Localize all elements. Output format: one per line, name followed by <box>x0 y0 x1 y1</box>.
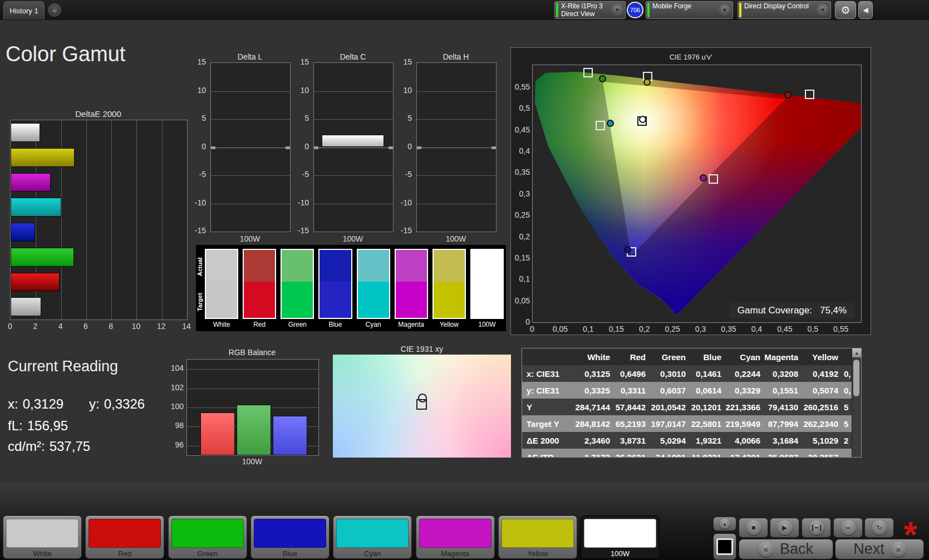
stop-button[interactable]: ■ <box>739 518 768 538</box>
y-value: 0,3326 <box>104 396 145 411</box>
y-tick-label: 0 <box>393 142 412 151</box>
y-tick-label: -5 <box>393 170 412 179</box>
cie1976-panel: CIE 1976 u'v' <box>510 47 871 335</box>
cell-value: 79,4130 <box>764 402 802 412</box>
swatch-label: White <box>205 319 238 330</box>
infinity-icon: ∞ <box>846 524 851 532</box>
actual-row-label: Actual <box>196 249 204 284</box>
cell-value: 219,5949 <box>725 419 764 429</box>
pattern-patch-red[interactable]: Red <box>85 515 164 559</box>
calibrate-button[interactable]: * <box>896 514 925 538</box>
single-measure-button[interactable] <box>802 518 831 538</box>
y-tick-label: -15 <box>187 226 206 235</box>
delta-bar <box>322 135 384 147</box>
back-button[interactable]: « Back <box>739 539 833 559</box>
row-label: x: CIE31 <box>522 369 571 379</box>
refresh-button[interactable]: ↻ <box>864 518 894 538</box>
add-tab-button[interactable]: + <box>48 3 61 17</box>
cell-value: 0,3325 <box>571 386 613 395</box>
pattern-patch-yellow[interactable]: Yellow <box>498 515 577 559</box>
pattern-patch-blue[interactable]: Blue <box>250 515 330 559</box>
scrollbar-thumb[interactable] <box>853 360 859 396</box>
bottom-bar: WhiteRedGreenBlueCyanMagentaYellow100W ▲… <box>0 483 929 560</box>
actual-swatch <box>358 250 389 282</box>
deltae-bar-cyan <box>11 198 61 217</box>
page-title: Color Gamut <box>6 42 125 66</box>
x-tick-label: 0,1 <box>576 325 601 333</box>
delta-h-panel: Delta H 100W 151050-5-10-15 <box>393 52 495 248</box>
cell-value: 0,6496 <box>613 369 649 379</box>
display-control-dropdown[interactable]: Direct Display Control ▼ <box>738 1 831 19</box>
y-tick-label: 0,35 <box>512 168 530 176</box>
patch-color <box>584 519 656 548</box>
y-tick-label: 15 <box>187 57 206 66</box>
cell-value: 262,2340 <box>802 419 842 429</box>
scroll-up-icon[interactable]: ▲ <box>852 348 861 357</box>
chevron-double-left-icon: « <box>759 542 773 557</box>
cell-value: 0,4192 <box>802 369 842 379</box>
column-header: Yellow <box>802 352 842 362</box>
deltae-bar-yellow <box>11 148 75 167</box>
deltae-bar-white <box>11 123 40 142</box>
x-tick-label: 0,05 <box>548 325 572 333</box>
table-scrollbar[interactable]: ▲ <box>852 348 861 457</box>
current-reading-fl: fL:156,95 <box>8 418 68 434</box>
pattern-patch-green[interactable]: Green <box>168 515 247 559</box>
column-header: Green <box>649 352 689 362</box>
x-tick-label: 4 <box>53 322 68 331</box>
pattern-patch-magenta[interactable]: Magenta <box>416 515 495 559</box>
swatch-column-100w: 100W <box>470 249 504 331</box>
pattern-source-dropdown[interactable]: Mobile Forge ▼ <box>646 1 733 19</box>
patch-label: Green <box>169 548 247 559</box>
row-label: Target Y <box>522 419 571 429</box>
collapse-panel-button[interactable]: ◀ <box>858 1 873 19</box>
y-tick-label: 5 <box>393 114 412 122</box>
swatch-box <box>205 249 238 319</box>
gridline <box>417 204 496 204</box>
y-tick-label: 0,05 <box>512 296 530 305</box>
chevron-double-right-icon: » <box>891 542 906 557</box>
pattern-window-button[interactable] <box>713 533 736 560</box>
column-header: Cyan <box>725 352 764 362</box>
patch-color <box>171 519 244 548</box>
cell-value: 87,7994 <box>764 419 802 429</box>
patch-label: Magenta <box>416 548 494 559</box>
cie1931-title: CIE 1931 xy <box>333 345 511 353</box>
next-button-label: Next <box>853 541 884 558</box>
display-control-status-stripe <box>739 3 741 17</box>
gridline <box>211 175 290 176</box>
deltae-bar-red <box>11 273 60 292</box>
pattern-patch-cyan[interactable]: Cyan <box>333 515 412 559</box>
gridline <box>314 148 393 148</box>
current-reading-title: Current Reading <box>8 358 118 375</box>
y-tick-label: -10 <box>187 198 206 207</box>
y-tick-label: -10 <box>290 198 309 207</box>
meter-dropdown[interactable]: X-Rite i1Pro 3 Direct View ▼ <box>554 1 626 19</box>
x-tick-label: 0,15 <box>604 325 628 333</box>
play-button[interactable]: ▶ <box>770 518 799 538</box>
next-button[interactable]: Next » <box>835 539 924 559</box>
measured-marker-cyan <box>607 120 614 127</box>
y-tick-label: -5 <box>187 170 206 179</box>
cell-value: 34,1991 <box>649 453 689 458</box>
swatch-label: Green <box>281 319 314 330</box>
settings-button[interactable]: ⚙ <box>835 1 856 19</box>
y-tick-label: 15 <box>290 57 309 66</box>
target-swatch <box>471 282 503 318</box>
current-reading-y: y:0,3326 <box>89 396 145 412</box>
gear-icon: ⚙ <box>840 4 850 17</box>
swatch-column-magenta: Magenta <box>395 249 428 331</box>
expand-toolbar-button[interactable]: ▲ <box>713 517 736 531</box>
display-control-chevron: ▼ <box>815 2 830 18</box>
gridline <box>417 148 496 148</box>
tab-history-1[interactable]: History 1 <box>3 1 45 19</box>
meter-line1: X-Rite i1Pro 3 <box>561 2 607 10</box>
cell-value: 1,7173 <box>571 453 613 458</box>
measured-marker-green <box>599 75 606 82</box>
pattern-patch-white[interactable]: White <box>3 515 82 559</box>
continuous-measure-button[interactable]: ∞ <box>833 518 863 538</box>
up-arrow-icon: ▲ <box>720 519 730 529</box>
luminance-label: cd/m²: <box>8 439 45 454</box>
pattern-patch-100w[interactable]: 100W <box>581 515 660 559</box>
swatch-label: Cyan <box>357 319 390 330</box>
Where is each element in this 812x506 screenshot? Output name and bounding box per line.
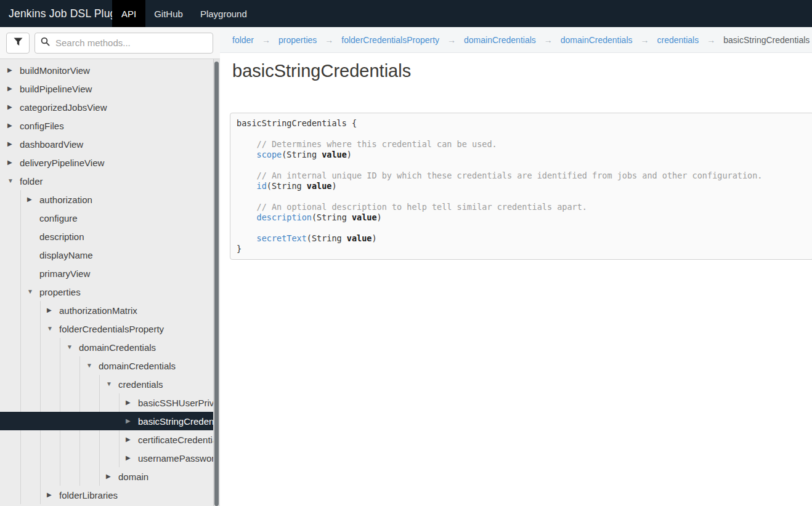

━━━━━━

Isolate each line of the listing above that includes "Rite". Copy it.

meter-dropdown[interactable]: X-Rite i1Pro 3 Direct View ▼ <box>554 1 626 19</box>
meter-line1: X-Rite i1Pro 3 <box>561 2 607 10</box>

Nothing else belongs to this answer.